Through his lawyer Jonathon Myers, he handed Judge William Lawson a letter of remorse as he was about to learn of his fate.
The judge noted that it was “too little too late” but he agreed to give a small discount for his content.
Police prosecutor Melanie Feist told Judge Lawson that one of the six victims was so horrified by Baker’s actions that she couldn’t bring herself to write a victim impact statement.
“She found the offense against her heartbreaking and it’s a new trauma for her when she has to relive it.”
She said the remaining victims explained how they now live in a state of “hypervigilance” regarding their actions and isolate themselves.
“Their behaviors are now severely restricted by the accused who offend them, while they now take steps to effectively isolate themselves from society and men.
“Also hypervigilance in terms of fear of being watched because their privacy was invaded when the defendant took pictures of them in various states of undress in the bathroom.”
She said the investigator also found “a large number” of other images on Baker’s phone that were found to be inappropriate but did not lead to charges due to the inability to identify the victims.
The police had requested the destruction of the phone. Feist also noted that Baker could not be registered in the sex offender database because his offenses did not constitute qualifying offenses for him to be registered.
Myers said that despite his client’s refusal to take the pictures, he had since spoken to him “and he now accepts that he took the pictures.”
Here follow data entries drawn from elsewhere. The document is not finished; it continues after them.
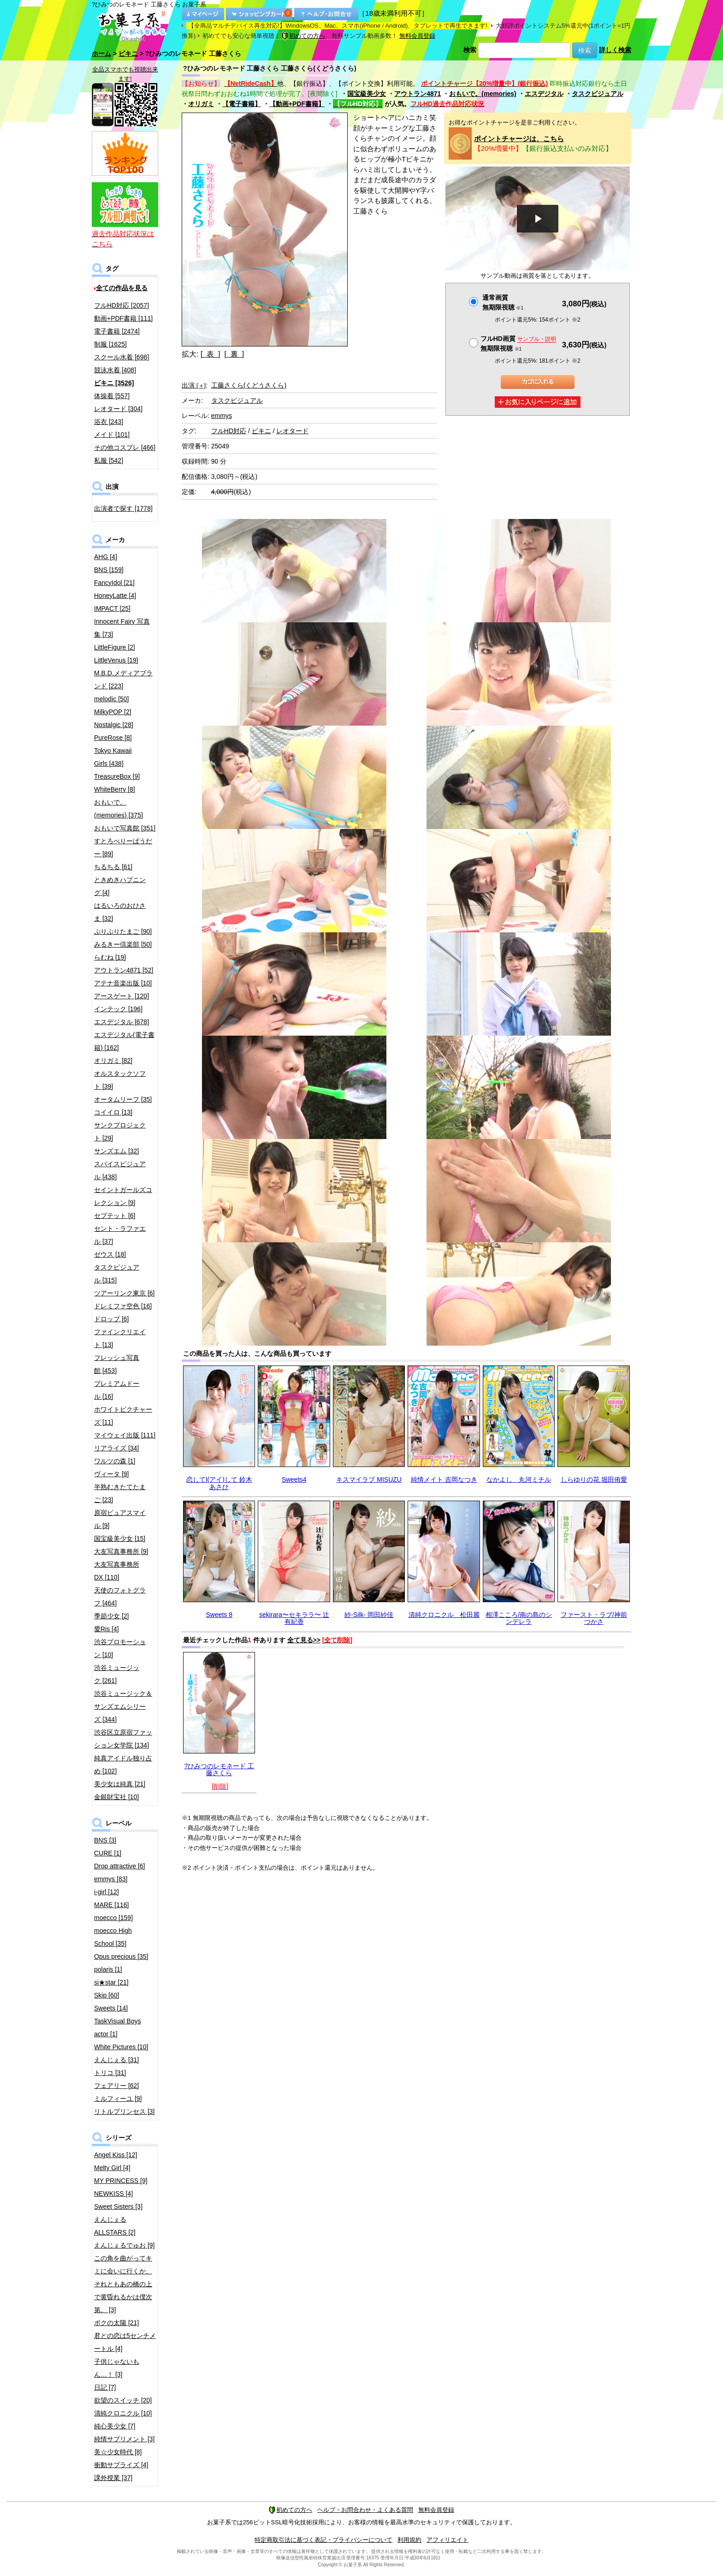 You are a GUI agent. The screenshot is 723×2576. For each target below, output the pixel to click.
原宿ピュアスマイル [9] (120, 1519)
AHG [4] (105, 557)
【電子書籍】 (241, 103)
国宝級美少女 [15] (119, 1538)
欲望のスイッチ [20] (123, 2400)
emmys (221, 415)
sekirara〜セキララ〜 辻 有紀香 (294, 1618)
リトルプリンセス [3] (124, 2111)
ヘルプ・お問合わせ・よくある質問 (365, 2509)
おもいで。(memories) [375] (118, 809)
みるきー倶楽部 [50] (123, 944)
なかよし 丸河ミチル (518, 1479)
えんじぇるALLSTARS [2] (115, 2226)
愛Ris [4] (106, 1629)
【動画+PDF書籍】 (297, 103)
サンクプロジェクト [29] (120, 1131)
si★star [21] (111, 1982)
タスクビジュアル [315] (116, 1274)
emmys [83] (110, 1879)
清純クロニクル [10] (123, 2413)
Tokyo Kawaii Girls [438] (113, 757)
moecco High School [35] (113, 1937)
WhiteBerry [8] (114, 789)
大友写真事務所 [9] (121, 1551)
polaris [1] (108, 1969)
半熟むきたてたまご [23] (120, 1493)
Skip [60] (106, 1995)
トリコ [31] (110, 2072)
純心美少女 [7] (114, 2426)
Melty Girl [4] (112, 2167)
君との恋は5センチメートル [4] (125, 2342)
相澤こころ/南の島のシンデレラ (519, 1618)
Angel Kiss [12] (115, 2155)
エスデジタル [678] (121, 1022)
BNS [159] (109, 569)
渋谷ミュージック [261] (116, 1674)
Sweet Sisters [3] (118, 2206)
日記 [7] (105, 2387)
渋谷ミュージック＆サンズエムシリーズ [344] (123, 1706)
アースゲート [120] (121, 996)
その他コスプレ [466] (124, 447)
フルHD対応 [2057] (121, 305)
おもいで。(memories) (482, 93)
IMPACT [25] (112, 608)
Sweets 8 (219, 1614)
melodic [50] (111, 699)
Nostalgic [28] (113, 724)
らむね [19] (110, 957)
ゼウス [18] (110, 1254)
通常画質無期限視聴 (502, 302)
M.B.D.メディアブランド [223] (123, 679)
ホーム (101, 53)
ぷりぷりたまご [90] (123, 931)
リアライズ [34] (116, 1448)
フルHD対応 (228, 431)
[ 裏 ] (234, 354)
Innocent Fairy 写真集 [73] (122, 628)
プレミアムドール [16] (116, 1390)
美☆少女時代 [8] (118, 2452)
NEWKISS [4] (113, 2193)
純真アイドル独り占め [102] (123, 1764)
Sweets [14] (111, 2008)
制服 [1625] (110, 344)
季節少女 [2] (111, 1616)
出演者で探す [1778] (123, 508)
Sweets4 (294, 1479)
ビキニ (128, 53)
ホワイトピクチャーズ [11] (123, 1416)
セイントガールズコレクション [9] (123, 1196)
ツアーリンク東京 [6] (124, 1293)
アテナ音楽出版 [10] (123, 983)
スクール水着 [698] (121, 357)
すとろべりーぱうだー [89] (123, 847)
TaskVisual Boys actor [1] (117, 2027)
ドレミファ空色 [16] (123, 1306)
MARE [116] (111, 1904)
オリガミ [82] (113, 1060)
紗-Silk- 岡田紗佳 (368, 1614)
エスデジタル (544, 93)
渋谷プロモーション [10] (120, 1648)
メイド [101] (112, 434)
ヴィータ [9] (111, 1474)
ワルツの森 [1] (114, 1461)
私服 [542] (108, 460)
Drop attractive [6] (119, 1866)
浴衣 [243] (108, 421)
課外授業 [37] (113, 2477)
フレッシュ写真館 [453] (116, 1364)
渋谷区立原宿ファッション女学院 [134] (123, 1739)
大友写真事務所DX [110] (116, 1571)
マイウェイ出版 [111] (124, 1435)
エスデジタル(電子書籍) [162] (124, 1041)
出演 (194, 385)
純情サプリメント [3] (124, 2439)
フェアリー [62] (116, 2085)
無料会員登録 (417, 35)
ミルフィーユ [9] (118, 2098)
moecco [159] (113, 1917)
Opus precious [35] (121, 1956)
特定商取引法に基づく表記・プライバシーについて (323, 2539)
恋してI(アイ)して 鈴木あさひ (219, 1483)
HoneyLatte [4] (115, 595)
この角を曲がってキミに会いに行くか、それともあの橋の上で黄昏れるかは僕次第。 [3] (123, 2284)
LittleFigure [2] (114, 647)
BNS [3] (105, 1840)
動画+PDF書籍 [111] (123, 318)
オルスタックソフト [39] (120, 1080)
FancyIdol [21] (114, 582)
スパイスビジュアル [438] (120, 1170)
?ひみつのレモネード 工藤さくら (219, 1769)
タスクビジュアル (597, 93)
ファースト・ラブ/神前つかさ (594, 1618)
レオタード (292, 431)
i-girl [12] (106, 1892)
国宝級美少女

“His advice to me is that he struggled to accept within himself what he did and it is now that he is finally able to accept [it].
“[Baker] hopes, better late than never, if he can help his victims by letting them know that he accepts responsibility.”
He hoped that “everyone can now try to move on and heal and also so that they can get the help they need and that they will only get once they accept what he did”.
“Mr. Baker was made aware of the comments in the victim impact statements and feels deeply responsible for what the victims have experienced.”
Myers admitted his client was awaiting sentencing for shooting boy runners who were terrorizing his neighborhood at the time of that offense, but Judge Lawson said he would not elevate his behavior.
In April 2021, a frustrated Baker was sentenced to six months in community detention and 12 months of intensive supervision after using his .22 rifle to shoot cars as they drove past his Rukuhia property in June 2020.
Judge Lawson said it was clear from the victim impact statements that Baker’s behavior had a “significant impact” on young women.
“This offense has…and will have an impact on these young people for some time to come and you should be aware that your behavior in terms of the offense may have a significant impact on them in the future.
Judge Lawson said he would have sentenced Baker to house arrest, but he had no suitable property.
He instead jailed him for 10 months but granted him permission to apply for house arrest if he found suitable property.
The victims have all obtained the removal of their names and any identifying element.